A school-bus driver who ran over a woman in Tacoma won’t be charged, prosecutors say
No charges will be filed against the driver of a school bus that struck and mortally injured Tacoma resident Brittanee Parker during a morning walk with her dog.
“There is no evidence that (the bus driver) knew that she had been involved in a collision resulting in the death of any person,” Pierce County deputy prosecutor Miriam Norman wrote in a memo explaining the decision.
The News Tribune reported that 32-year-old Parker died the morning of Oct. 4 when a bus full of elementary school children made a right turn onto South 11th Street as Parker and her black Labrador mix were crossing the street. Passersby found her body and called for help, but she was pronounced dead at a local hospital. Parker was identified Oct. 10 after investigators matched her description to an apartment resident that building staff said they hadn’t seen for a few days.

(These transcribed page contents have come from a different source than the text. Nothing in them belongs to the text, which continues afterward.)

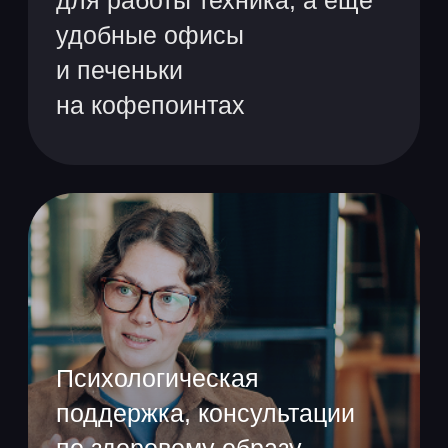
Собеседование
Рассказываем о компании
и наших задачах,
побольше узнаём о ваших
Крутые конференции
навыках
и митапы, которые будут
полезны в работе
Адаптация
Хочу в команду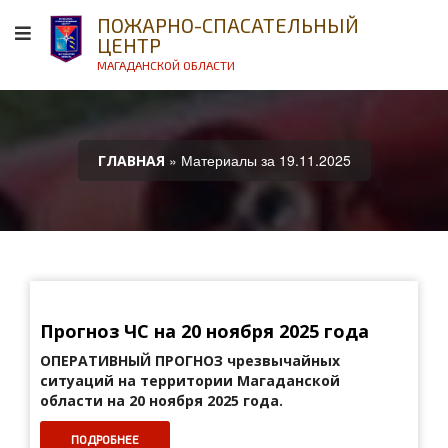
ПОЖАРНО-СПАСАТЕЛЬНЫЙ
ЦЕНТР
МАГАДАНСКОЙ ОБЛАСТИ
» Материалы за 19.11.2025
ГЛАВНАЯ
Прогноз ЧС на 20 ноября 2025 года
ОПЕРАТИВНЫЙ ПРОГНОЗ
чрезвычайных
ситуаций на территории Магаданской
области на 20 ноября 2025 года.
ПОДРОБНЕЕ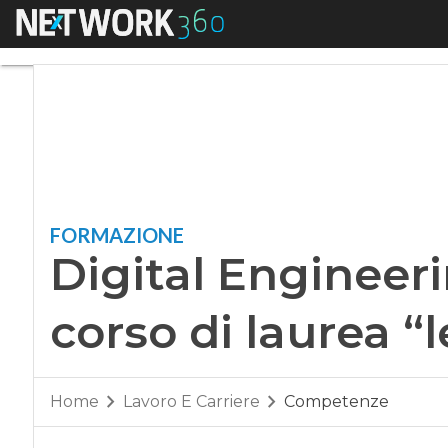
Menu
Digital Engineering
FORMAZIONE
Digital Engineeri
corso di laurea “
Home
Lavoro E Carriere
Competenze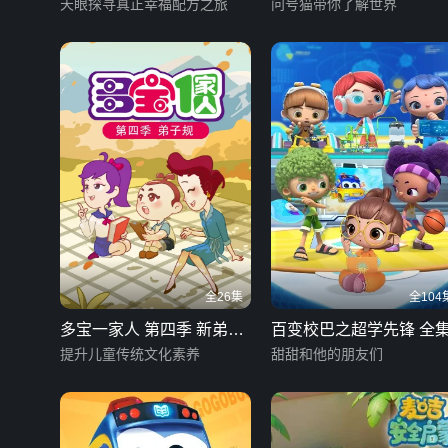
季
天眼探寻真正幸福配方之旅
问号猫带你了解世界
全26集
全104
多宝一家人 第四季 新弟子
百变校巴之超学先锋 全
规
提升儿童传统文化素养
甜甜和他的朋友们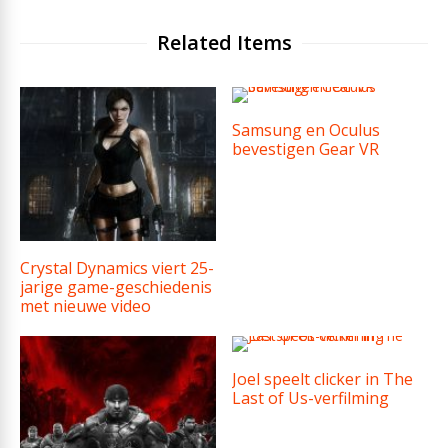
Related Items
Samsung en Oculus
bevestigen Gear VR
Crystal Dynamics viert 25-
jarige game-geschiedenis
met nieuwe video
Joel speelt clicker in The
Last of Us-verfilming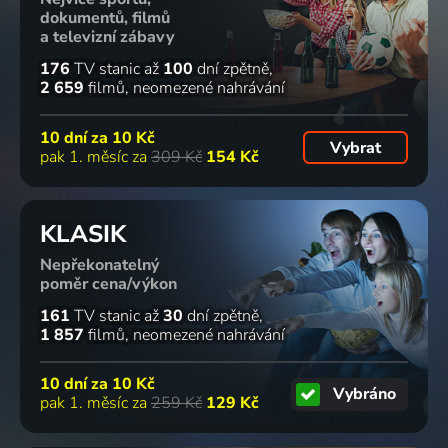
dokumentů, filmů
a televizní zábavy
176
TV stanic
až
100
dní zpětně
2 659
filmů
neomezené nahrávání
10 dní za
10 Kč
Vybrat
pak 1. měsíc za
309 Kč
154 Kč
KLASIK
Nepřekonatelný
poměr cena/výkon
161
TV stanic
až
30
dní zpětně
1 857
filmů
neomezené nahrávání
10 dní za
10 Kč
Vybráno
pak 1. měsíc za
259 Kč
129 Kč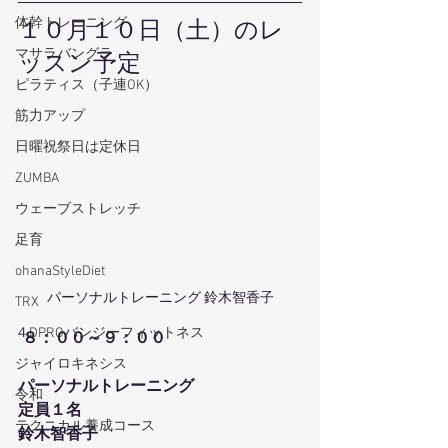
体幹トレーニング
１０月１０日（土）のレ
マサラバングラ
ッスン予定
ピラティス（子連OK）
筋力アップ
日曜祝祭日は定休日
ZUMBA
ウェーブストレッチ
足育
ohanaStyleDiet
パーソナルトレーニング 鈴木智香子
TRX
４DPROバンジーフィットネス
８：００～９：００
ジャイロキネシス
パーソナルトレーニング
令和
定員１名
テクニカル養成コース
鈴木智香子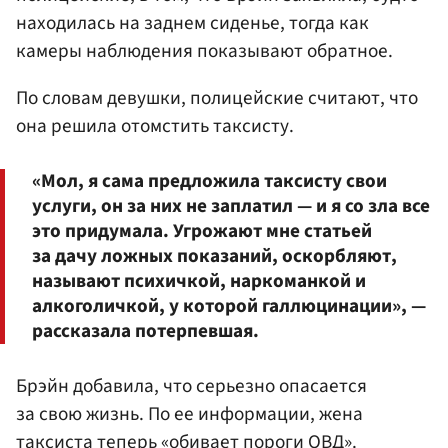
находилась на заднем сиденье, тогда как
камеры наблюдения показывают обратное.
По словам девушки, полицейские считают, что
она решила отомстить таксисту.
«Мол, я сама предложила таксисту свои
услуги, он за них не заплатил — и я со зла все
это придумала. Угрожают мне статьей
за дачу ложных показаний, оскорбляют,
называют психичкой, наркоманкой и
алкоголичкой, у которой галлюцинации», —
рассказала потерпевшая.
Брэйн добавила, что серьезно опасается
за свою жизнь. По ее информации, жена
таксиста теперь «обивает пороги ОВД».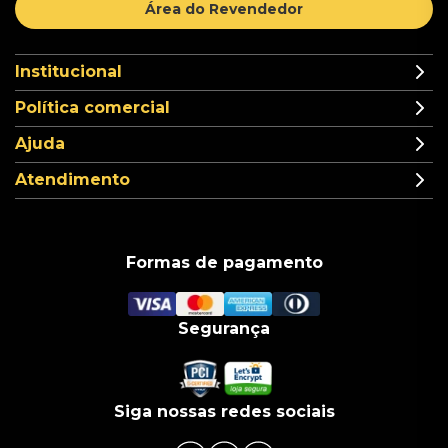
Área do Revendedor
Institucional
Política comercial
Ajuda
Atendimento
Formas de pagamento
Segurança
Siga nossas redes sociais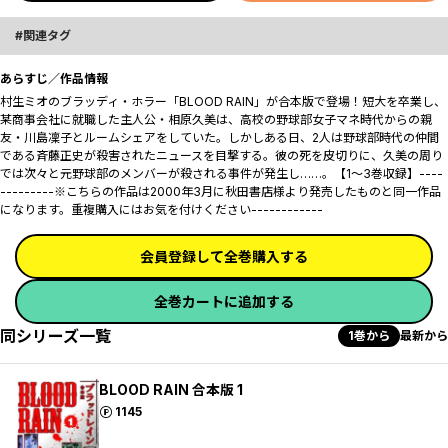
関連タグ
あらすじ／作品情報
村生ミオのブラッディ・ホラー「BLOOD RAIN」が合本版で登場！短大を卒業し、
某商事会社に就職した主人公・相原久美は、高校の野球部女子マネ時代からの親
友・川島凜子とルームシェアをしていた。しかしある日、2人は野球部時代の仲間
である斉藤正史が殺害されたニュースを目撃する。彼の死を皮切りに、久美の周り
では次々と元野球部のメンバーが殺される事件が発生し……。【1～3巻収録】----
---------※こちらの作品は2000年3月に秋田書店様より発売したものと同一作品
になります。重複購入にはお気を付けください------------
会員登録して全巻購入する
全巻カートに追加する
同シリーズ一覧
1巻から
最新から
BLOOD RAIN 合本版 1
ポイント
1145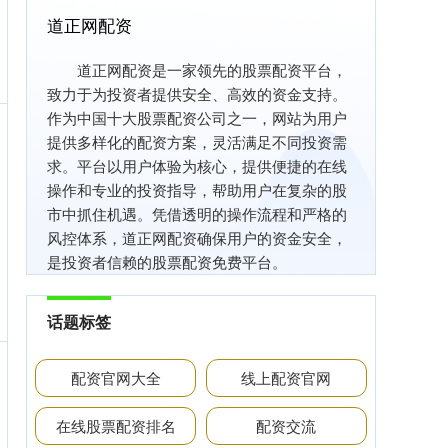
道正网配资
道正网配资是一家领先的股票配资平台，
致力于为投资者提供安全、高效的资金支持。
作为中国十大股票配资公司之一，网站为用户
提供多样化的配资方案，灵活满足不同投资需
求。平台以用户体验为核心，提供便捷的在线
操作和专业的投资指导，帮助用户在复杂的股
市中抓住机遇。凭借透明的操作流程和严格的
风控体系，道正网配资确保用户的资金安全，
是投资者信赖的股票配资免费平台。
话题标签
配资官网大全
线上配资官网
在线股票配资排名
配资交流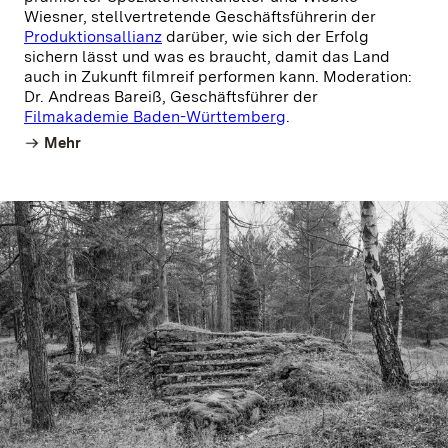
Wiesner, stellvertretende Geschäftsführerin der
Produktionsallianz
darüber, wie sich der Erfolg
sichern lässt und was es braucht, damit das Land
auch in Zukunft filmreif performen kann. Moderation:
Dr. Andreas Bareiß, Geschäftsführer der
Filmakademie Baden-Württemberg
.
Mehr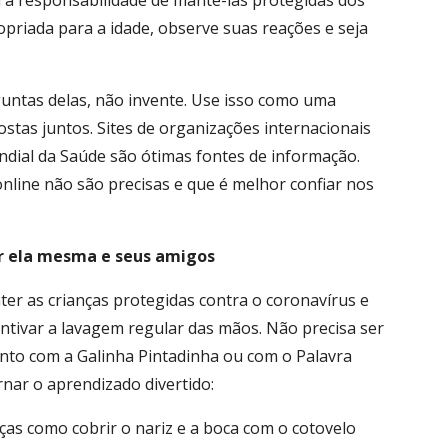
a responsabilidade de mantê-las protegidas dos
riada para a idade, observe suas reações e seja
untas delas, não invente. Use isso como uma
stas juntos. Sites de organizações internacionais
ial da Saúde são ótimas fontes de informação.
nline não são precisas e que é melhor confiar nos
er ela mesma e seus amigos
r as crianças protegidas contra o coronavírus e
ntivar a lavagem regular das mãos. Não precisa ser
nto com a Galinha Pintadinha ou com o Palavra
rnar o aprendizado divertido:
as como cobrir o nariz e a boca com o cotovelo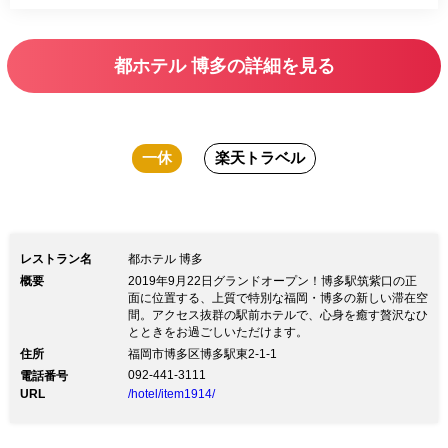
都ホテル 博多の詳細を見る
一休
楽天トラベル
レストラン名
都ホテル 博多
概要
2019年9月22日グランドオープン！博多駅筑紫口の正
面に位置する、上質で特別な福岡・博多の新しい滞在空
間。アクセス抜群の駅前ホテルで、心身を癒す贅沢なひ
とときをお過ごしいただけます。
住所
福岡市博多区博多駅東2-1-1
092-441-3111
電話番号
URL
/hotel/item1914/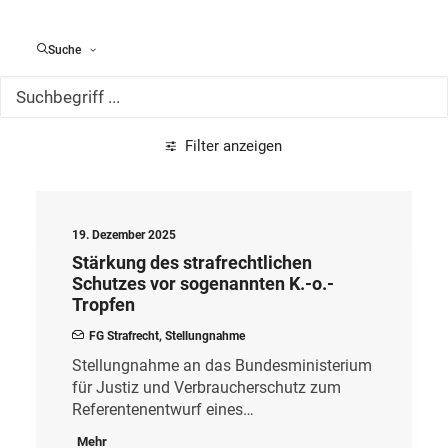
Alle Meldungen
Suche
Filter anzeigen
19. Dezember 2025
Stärkung des strafrechtlichen
Schutzes vor sogenannten K.-o.-
Tropfen
FG Strafrecht
,
Stellungnahme
Stellungnahme an das Bundesministerium
für Justiz und Verbraucherschutz zum
Referentenentwurf eines…
Mehr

The bus that hit Parker was part of Harlow’s School Bus Service and transported children to Impact | Commencement Bay Elementary, a charter school, police reports obtained by The News Tribune several weeks later revealed.
Charges will not be filed against the driver because there is insufficient evidence to prove either vehicular homicide or a hit-and-run death, according to the deputy prosecuting attorney’s memo.
The News Tribune reached out to Parker’s family members and the bus driver Tuesday evening but did not immediately hear back.
On Wednesday, Parker’s mother and stepfather requested that The News Tribune reach out to their attorney for comment. Annie Alley, a spokesperson for the attorney, wrote that they won’t be sharing a statement at this time.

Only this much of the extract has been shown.